With Brooklyn, John Crowley (from the novel by Colm Tóibín) tells the story of an ambitious Irish immigrant, Eilis (played by Saoirse Ronan), who makes her way to New York in the 1950s. After arriving, her life changes completely, but the longing for her homeland never subsides, and the tale of determination so far from home touches on the immigrant in all of us. But Crowley’s film is a bit of an oddity, a bittersweet emotional tale, and because of it, the film is an unexpected triumph.
The film has the charm and humor of a Woody Allen movie with the heart and honesty of a Raymond De Felitta story, and that sort of gets you in the neighborhood of what Crowley has done with Tóibín’s material. While understated, the emotions are so tangible – from happiness, to sorrow, to the plucky dinner exchanges at the boarding house where Eilis resides. Crowley uses numerous long takes and slow-motion sequences to underline the emotion. It’s entirely captivating and puts you in the moment. All too easily it pulls at the heartstrings and we feel for the likes of Eilis’s mother as she fades away in the crowd as the ship sets out for America.
There’s so much about the film that works and, honestly, it’s tough to find much wrong with any of it. The slow, character-building moments – Eilis and Tony’s small talk on the trolley for instance – are so legitimate, it’s hard not to smile for most of the runntime.

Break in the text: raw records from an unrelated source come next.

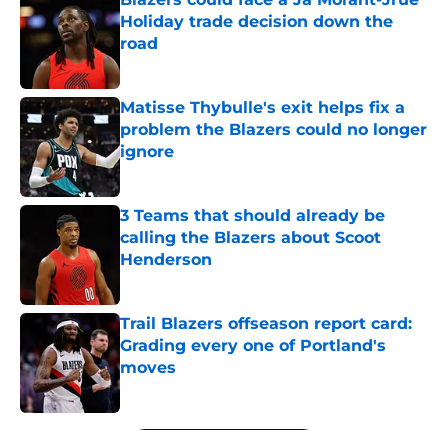
Holiday trade decision down the
road
Published by on Invalid Date
Matisse Thybulle's exit helps fix a
problem the Blazers could no longer
ignore
Published by on Invalid Date
3 Teams that should already be
calling the Blazers about Scoot
Henderson
Published by on Invalid Date
Trail Blazers offseason report card:
Grading every one of Portland's
moves
Published by on Invalid Date
5 related articles loaded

Brooklyn is a deceptively swift narrative, as a lot of time passes before you know it, and both the film and the music have an effortless presence. Composer Michael Brook‘s Irish inspired score takes the characters back to their homeland while they try to make a life in New York. The music perfectly underscores the performances, but it, smartly, never tells you how to feel. Further, the score, like the film, has a fine balance between narrative and emotion; not quite restrained, but also short of manipulative. Brooklyn doesn’t seem to have an agenda – it’s just an honest story.

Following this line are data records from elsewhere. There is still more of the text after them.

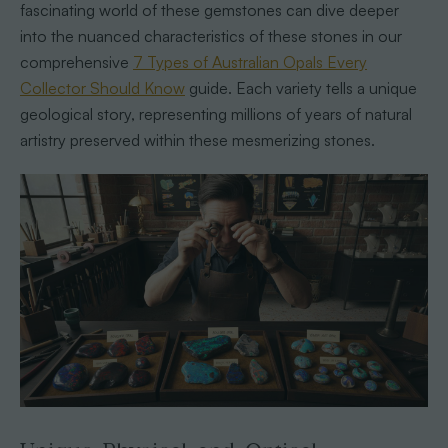
fascinating world of these gemstones can dive deeper
into the nuanced characteristics of these stones in our
comprehensive
7 Types of Australian Opals Every
Collector Should Know
guide. Each variety tells a unique
geological story, representing millions of years of natural
artistry preserved within these mesmerizing stones.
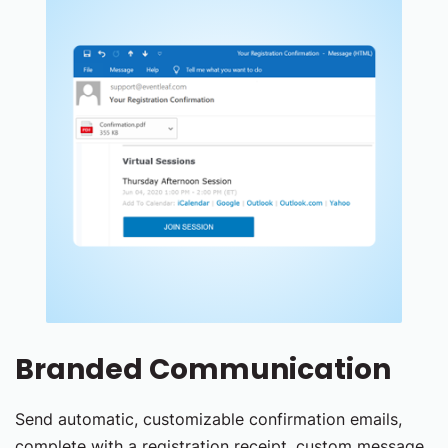
Branded Communication
Send automatic, customizable confirmation emails,
complete with a registration receipt, custom message,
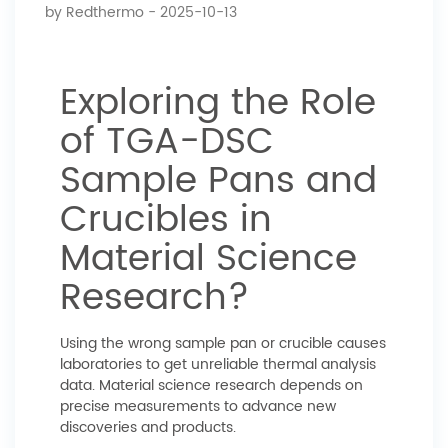
by
Redthermo
- 2025-10-13
Exploring the Role
of TGA-DSC
Sample Pans and
Crucibles in
Material Science
Research?
Using the wrong sample pan or crucible causes
laboratories to get unreliable thermal analysis
data. Material science research depends on
precise measurements to advance new
discoveries and products.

Saoirse Ronan is amazing in that her performance is so subtle and still, yet it commands our attention. Of course it helps that she’s the main character, but Eilis is a person who is so non-descript she is remarkable for being unremarkable. She’s a foreigner trying to decide the path that’s best for her, and it’s tough when both lives (in Ireland and the U.S.) are equally appealing. It’s actually less about the love of the men in her life and more about the love of the two countries she calls home.
Speaking of life state-side, Tony (Emory Cohen) has the charm of a young Bill Murray and is a perfect counterpoint to Eilis. But her home also calls to her and as such, Domnhall Gleeson is equally fantastic in his performance playing Jim. Really, the two couldn’t be any more different, and such is life that in order to gain something we want, we have to give up some things we’ll miss. So, watching Ronan take us through this with her, Brooklyn comes across intimate and personal in a way that feels, again, honest. This is a period piece, but this never feels manufactured, false, or forced which is probably why, apart from being a humble, well-crafted story, it has received such positive acclaim.
John Crowley directs a wonderful picture and is able to inject so many emotions without any one of them feeling heavy-handed. It’s a balanced story which plays up, among other things, the hopes and ambitions it’s central character. Brooklyn may have been foreign to Eilis at first, but the city, the setting, and the people soon become part of her life. The film, similarly, feels like a warm blanket. Crowley’s film is not just hopeful, heart-warming, and poignant. It’s a feel-good triumph that reflects life as it is, even though it never happens exactly as we want it.